> ASSIGNMENT: Each record needs to be retyped exactly, though its pictures should not appear.

Page images and extracted text
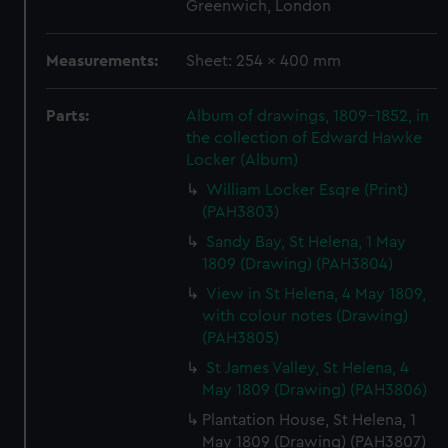
Greenwich, London
Measurements:
Sheet: 254 x 400 mm
Parts:
Album of drawings, 1809-1852, in
the collection of Edward Hawke
Locker (Album)
William Locker Esqre (Print)
(PAH3803)
Sandy Bay, St Helena, 1 May
1809 (Drawing) (PAH3804)
View in St Helena, 4 May 1809,
with colour notes (Drawing)
(PAH3805)
St James Valley, St Helena, 4
May 1809 (Drawing) (PAH3806)
Plantation House, St Helena, 1
May 1809 (Drawing) (PAH3807)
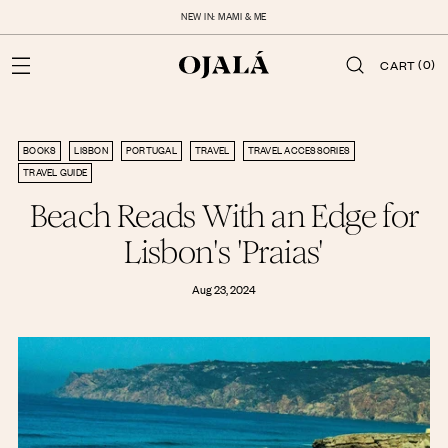
NEW IN: MAMI & ME
(0)
CART
BOOKS
LISBON
PORTUGAL
TRAVEL
TRAVEL ACCESSORIES
TRAVEL GUIDE
Beach Reads With an Edge for
Lisbon's 'Praias'
Aug 23, 2024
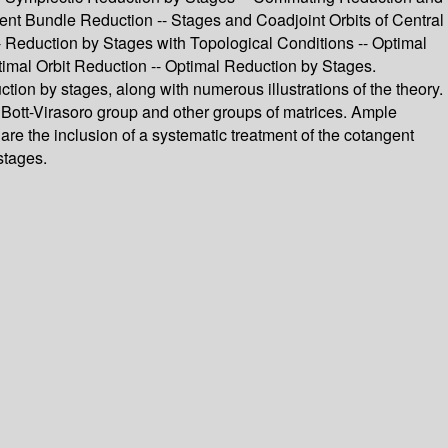
nt Bundle Reduction -- Stages and Coadjoint Orbits of Central
- Reduction by Stages with Topological Conditions -- Optimal
mal Orbit Reduction -- Optimal Reduction by Stages.
duction by stages, along with numerous illustrations of the theory.
e Bott-Virasoro group and other groups of matrices. Ample
are the inclusion of a systematic treatment of the cotangent
stages.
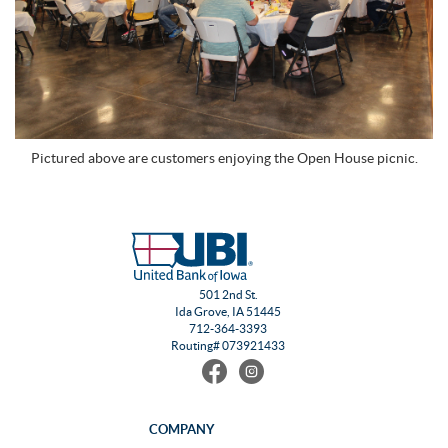
Pictured above are customers enjoying the Open House picnic.
501 2nd St.
Ida Grove, IA 51445
712-364-3393
Routing# 073921433
Find
Follow
us
us
on
on
Facebook
Instagram
COMPANY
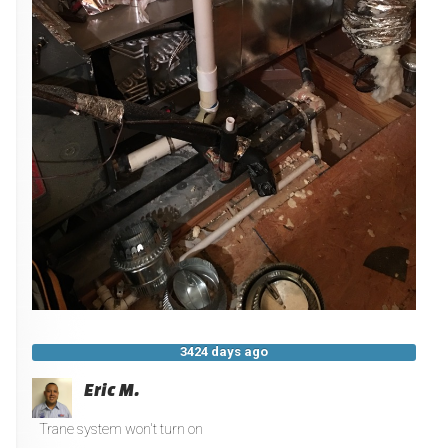
3424 days ago
Eric M.
Trane system won't turn on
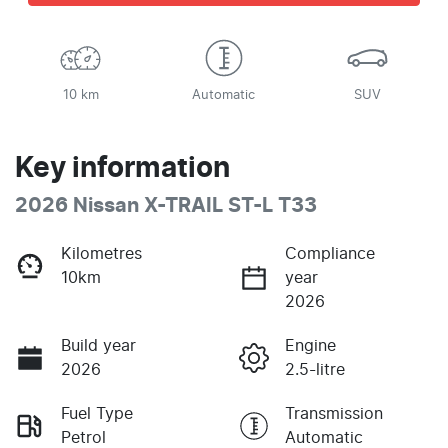
10 km
Automatic
SUV
Key information
2026 Nissan X-TRAIL ST-L T33
Kilometres
Compliance
10km
year
2026
Build year
Engine
2026
2.5-litre
Fuel Type
Transmission
Petrol
Automatic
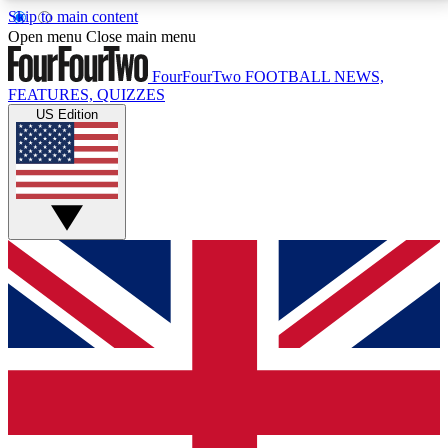
Skip to main content
17
24/7
5K+
Open menu
Close main menu
MEMBER FEATURES
ACCESS AVAILABLE
ACTIVE MEMBERS
FourFourTwo
FOOTBALL NEWS,
FEATURES, QUIZZES
US Edition
Live Q&A Sessions
Member Compet
Weekly interactive sessions
Win exclusive p
GET CLUB ACCESS QUICK
For the quickest way to join, simply enter your email
below and get access. We will send a confirmation
and sign you up to our newsletter to keep you
updated on all your football news.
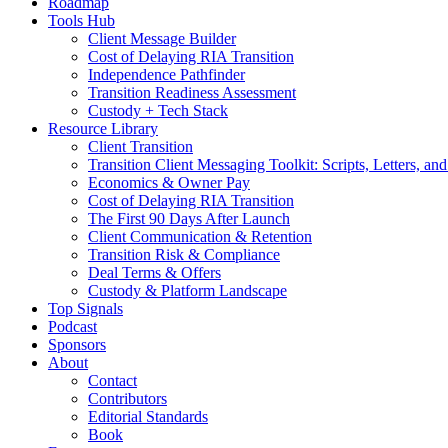
Roadmap
Tools Hub
Client Message Builder
Cost of Delaying RIA Transition
Independence Pathfinder
Transition Readiness Assessment
Custody + Tech Stack
Resource Library
Client Transition
Transition Client Messaging Toolkit: Scripts, Letters, an
Economics & Owner Pay
Cost of Delaying RIA Transition
The First 90 Days After Launch
Client Communication & Retention
Transition Risk & Compliance
Deal Terms & Offers
Custody & Platform Landscape
Top Signals
Podcast
Sponsors
About
Contact
Contributors
Editorial Standards
Book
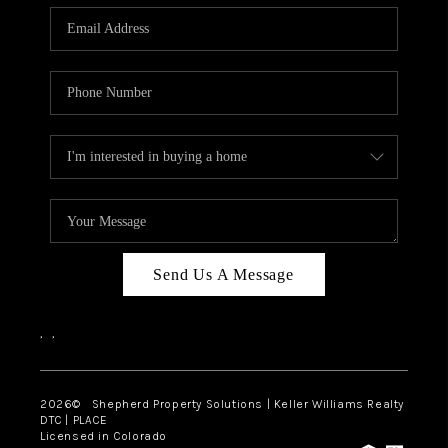
CAREERS
ABOUT PLACE
CONNECT
Send Us A Message
,
,
2026
© Shepherd Property Solutions | Keller Williams Realty
DTC | PLACE
Licensed in Colorado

> WRITTEN RESPONSE:
Greenwich, London
Measurements:
Sheet: 254 x 400 mm
Parts:
Album of drawings, 1809-1852, in
the collection of Edward Hawke
Locker (Album)
William Locker Esqre (Print)
(PAH3803)
Sandy Bay, St Helena, 1 May
1809 (Drawing) (PAH3804)
View in St Helena, 4 May 1809,
with colour notes (Drawing)
(PAH3805)
St James Valley, St Helena, 4
May 1809 (Drawing) (PAH3806)
Plantation House, St Helena, 1
May 1809 (Drawing) (PAH3807)
NEW IN: MAMI & ME
(0)
CART
BOOKS
LISBON
PORTUGAL
TRAVEL
TRAVEL ACCESSORIES
TRAVEL GUIDE
Beach Reads With an Edge for
Lisbon's 'Praias'
Aug 23, 2024
nt Bundle Reduction -- Stages and Coadjoint Orbits of Central
- Reduction by Stages with Topological Conditions -- Optimal
mal Orbit Reduction -- Optimal Reduction by Stages.
duction by stages, along with numerous illustrations of the theory.
e Bott-Virasoro group and other groups of matrices. Ample
are the inclusion of a systematic treatment of the cotangent
stages.
Pictured above are customers enjoying the Open House picnic.
501 2nd St.
Ida Grove, IA 51445
712-364-3393
Routing# 073921433
Find
Follow
us
us
on
on
Facebook
Instagram
COMPANY
3424 days ago
Eric M.
Trane system won't turn on
10 km
Automatic
SUV
Key information
2026 Nissan X-TRAIL ST-L T33
Kilometres
Compliance
10km
year
2026
Build year
Engine
2026
2.5-litre
Fuel Type
Transmission
Petrol
Automatic
Skip to main content
17
24/7
5K+
Open menu
Close main menu
MEMBER FEATURES
ACCESS AVAILABLE
ACTIVE MEMBERS
FourFourTwo
FOOTBALL NEWS,
FEATURES, QUIZZES
US Edition
Live Q&A Sessions
Member Compet
Weekly interactive sessions
Win exclusive p
GET CLUB ACCESS QUICK
For the quickest way to join, simply enter your email
below and get access. We will send a confirmation
and sign you up to our newsletter to keep you
updated on all your football news.
Roadmap
Tools Hub
Client Message Builder
Cost of Delaying RIA Transition
Independence Pathfinder
Transition Readiness Assessment
Custody + Tech Stack
Resource Library
Client Transition
Transition Client Messaging Toolkit: Scripts, Letters, an
Economics & Owner Pay
Cost of Delaying RIA Transition
The First 90 Days After Launch
Client Communication & Retention
Transition Risk & Compliance
Deal Terms & Offers
Custody & Platform Landscape
Top Signals
Podcast
Sponsors
About
Contact
Contributors
Editorial Standards
Book
CAREERS
ABOUT PLACE
CONNECT
Send Us A Message
,
,
2026
© Shepherd Property Solutions | Keller Williams Realty
DTC | PLACE
Licensed in Colorado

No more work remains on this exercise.